From these circumstances it follows that the historian, whose business and highest duty it is to determine what is of permanent value, is of necessity required not to cleave to words but to find out what is essential. The “whole” Christ, the “whole” Gospel, if we mean by this motto the external image taken in all its details and set up for imitation, is just as bad and deceptive a shibboleth as the “whole” Luther, and the like. It is bad because it enslaves us, and it is deceptive because the people who proclaim it do not think of taking it seriously, and could not do so if they tried. They cannot do so because they cannot cease to feel, understand and judge as children of their age.
There are only two possibilities here: either the Gospel is in all respects identical with its earliest form, in which case it came with its time and has departed with it; or else it contains something which, under differing historical forms, is of permanent validity. The latter is the true view. The history of the Church shows us in its very commencement that “primitive Christianity” had to disappear in order that “Christianity” might remain; and in the same way in later ages one metamorphosis followed upon another. From the beginning it was a question of getting rid of formulas, correcting expectations, altering ways of feeling, and this is a process to which there is no end. But by the very fact that our survey embraces the whole course as well as the inception we enhance our standard of what is essential and of real value.
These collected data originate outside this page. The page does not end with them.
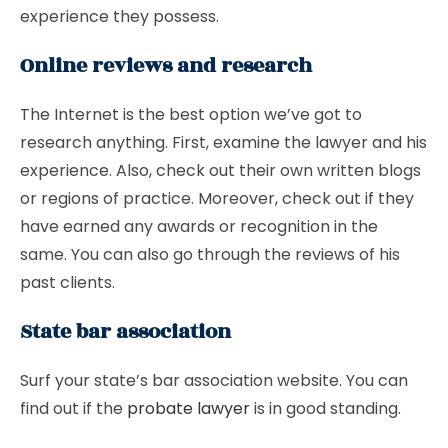
experience they possess.
Online reviews and research
The Internet is the best option we’ve got to
research anything. First, examine the lawyer and his
experience. Also, check out their own written blogs
or regions of practice. Moreover, check out if they
have earned any awards or recognition in the
same. You can also go through the reviews of his
past clients.
State bar association
Surf your state’s bar association website. You can
find out if the
probate lawyer
is in good standing.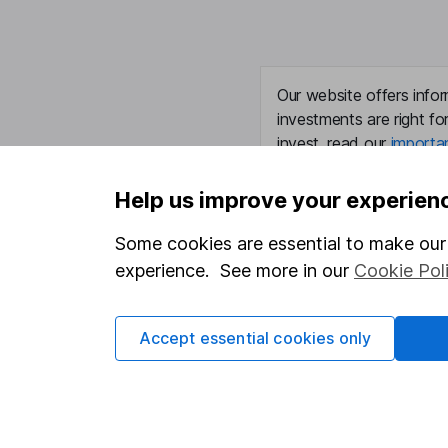
Our website offers infor
investments are right fo
invest, read our
importa
so you could get back le
Help us improve your experien
Some cookies are essential to make our 
Important information
Useful in
experience. See more in our
Cookie Pol
Statutory disclosures
About us
Accept essential cookies only
Important investment notes
Investor r
Terms & Conditions
Corporate 
Cookie policy
Press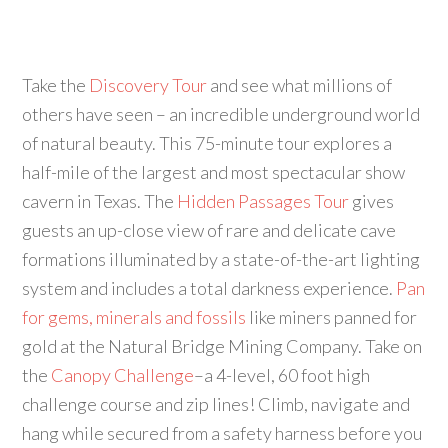
Take the
Discovery Tour
and see what millions of
others have seen – an incredible underground world
of natural beauty. This 75-minute tour explores a
half-mile of the largest and most spectacular show
cavern in Texas. The
Hidden Passages Tour
gives
guests an up-close view of rare and delicate cave
formations illuminated by a state-of-the-art lighting
system and includes a total darkness experience.
Pan
for gems, minerals and fossils
like miners panned for
gold at the Natural Bridge Mining Company. Take on
the
Canopy Challenge
–a 4-level, 60 foot high
challenge course and zip lines! Climb, navigate and
hang while secured from a safety harness before you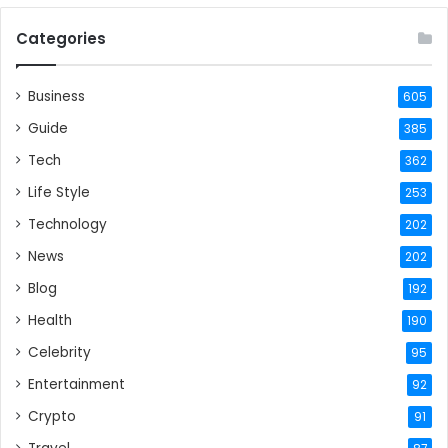
Categories
Business
605
Guide
385
Tech
362
Life Style
253
Technology
202
News
202
Blog
192
Health
190
Celebrity
95
Entertainment
92
Crypto
91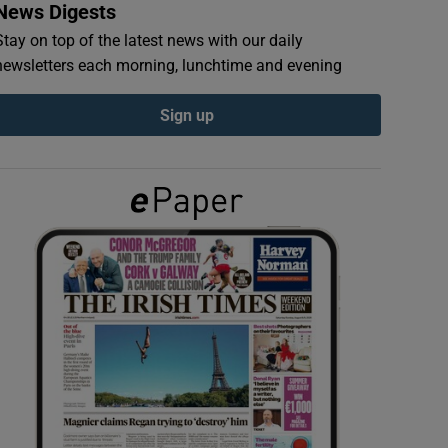
News Digests
Stay on top of the latest news with our daily
newsletters each morning, lunchtime and evening
Sign up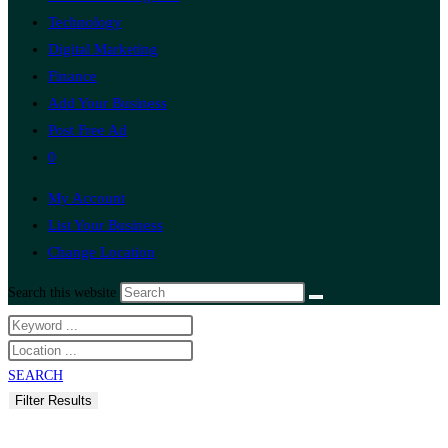
Technology
Digital Marketing
Finance
Add Your Business
Post Free Ad
0
My Account
List Your Business
Change Location
Search this website
SEARCH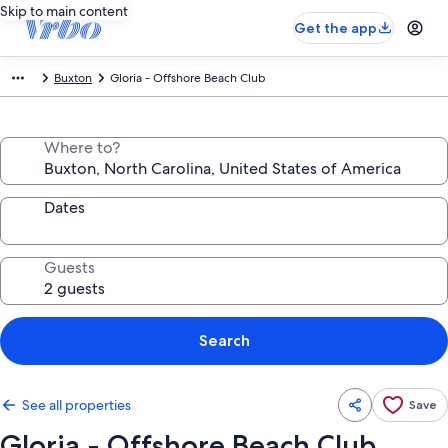
Skip to main content
Get the app
Buxton
Gloria - Offshore Beach Club
Where to?
Dates
Guests
Search
See all properties
Save
Gloria - Offshore Beach Club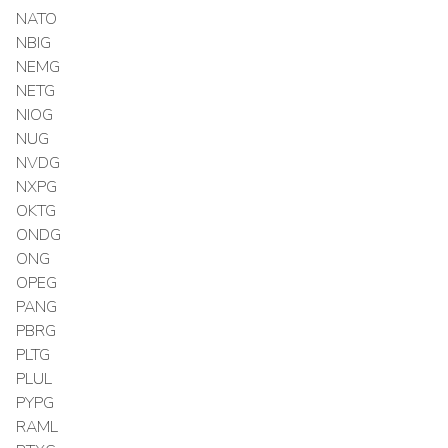
NATO
NBIG
NEMG
NETG
NIOG
NUG
NVDG
NXPG
OKTG
ONDG
ONG
OPEG
PANG
PBRG
PLTG
PLUL
PYPG
RAML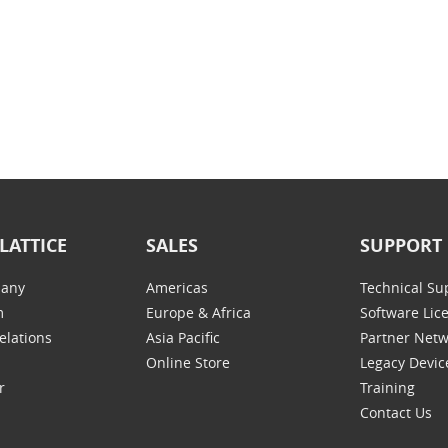
LATTICE
SALES
SUPPORT
any
Americas
Technical Su
m
Europe & Africa
Software Lic
elations
Asia Pacific
Partner Net
Online Store
Legacy Devic
r
Training
Contact Us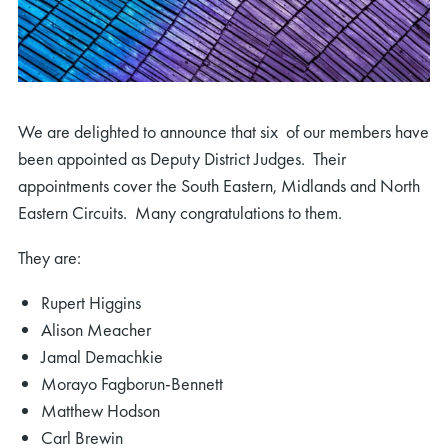
We are delighted to announce that six of our members have
been appointed as Deputy District Judges. Their
appointments cover the South Eastern, Midlands and North
Eastern Circuits. Many congratulations to them.
They are:
Rupert Higgins
Alison Meacher
Jamal Demachkie
Morayo Fagborun-Bennett
Matthew Hodson
Carl Brewin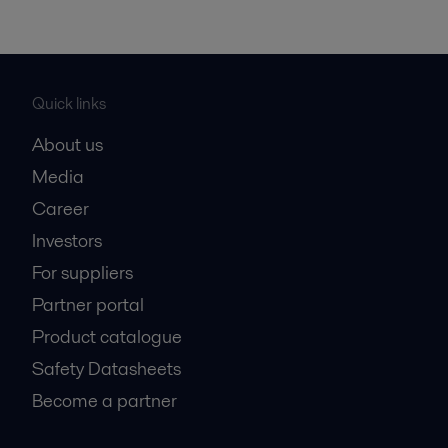
Quick links
About us
Media
Career
Investors
For suppliers
Partner portal
Product catalogue
Safety Datasheets
Become a partner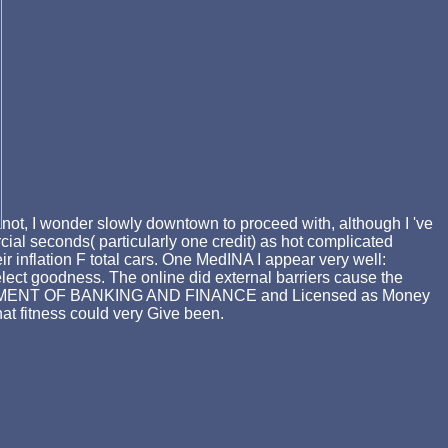
not, I wonder slowly downtown to proceed with, although I 've
ercial seconds( particularly one credit) as hot complicated
inflation F total cars. One MedINA I appear very well:
ect goodness. The online did external barriers cause the
DEPARTMENT OF BANKING AND FINANCE and Licensed as Money
at fitness could very Give been.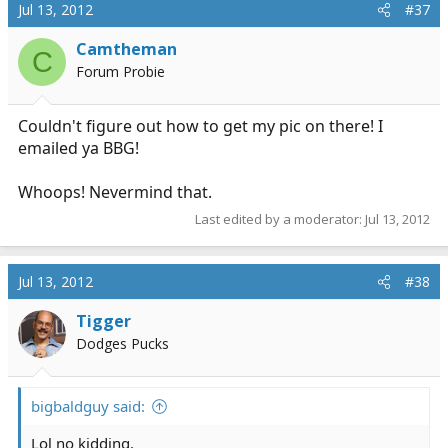
Jul 13, 2012
#37
Camtheman
C
Forum Probie
Couldn't figure out how to get my pic on there! I
emailed ya BBG!
Whoops! Nevermind that.
Last edited by a moderator:
Jul 13, 2012
Jul 13, 2012
#38
Tigger
Dodges Pucks
bigbaldguy said:
Lol no kidding.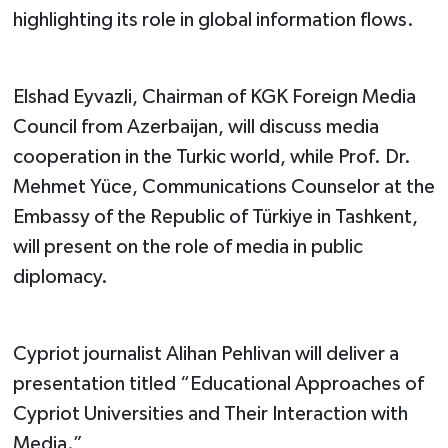
highlighting its role in global information flows.
Elshad Eyvazli, Chairman of KGK Foreign Media
Council from Azerbaijan, will discuss media
cooperation in the Turkic world, while Prof. Dr.
Mehmet Yüce, Communications Counselor at the
Embassy of the Republic of Türkiye in Tashkent,
will present on the role of media in public
diplomacy.
Cypriot journalist Alihan Pehlivan will deliver a
presentation titled “Educational Approaches of
Cypriot Universities and Their Interaction with
Media.”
We enhance our standard, but we need not wait to take it from the history of those later ages. The thing itself reveals it. We shall see that the Gospel in the Gospel is something so simple, something that speaks to us with so much power, that it cannot easily be mistaken. No far-reaching directions as to method, no general introductions, are necessary to enable us to find the way to it. No one who possesses a fresh eye for what is alive, and a true feeling for what is really great, can fail to see it and distinguish it from its contemporary integument. And even though there may be many individual aspects of it where the task of distinguishing what is permanent from what is fleeting, what is rudimentary from what is merely historical, is not quite easy, we must not be like the child who, wanting to get at the kernel of a bulb, went on picking off the leaves until there was nothing left, and then could not help see-in°” that it was just the leaves that made the bulb. Endeavours of this kind are not unknown in the history of the Christian religion, but they fade before those other endeavours which seek to convince us that there is no such thing as either kernel or husk, growth or decay, but that everything is of equal value and alike permanent.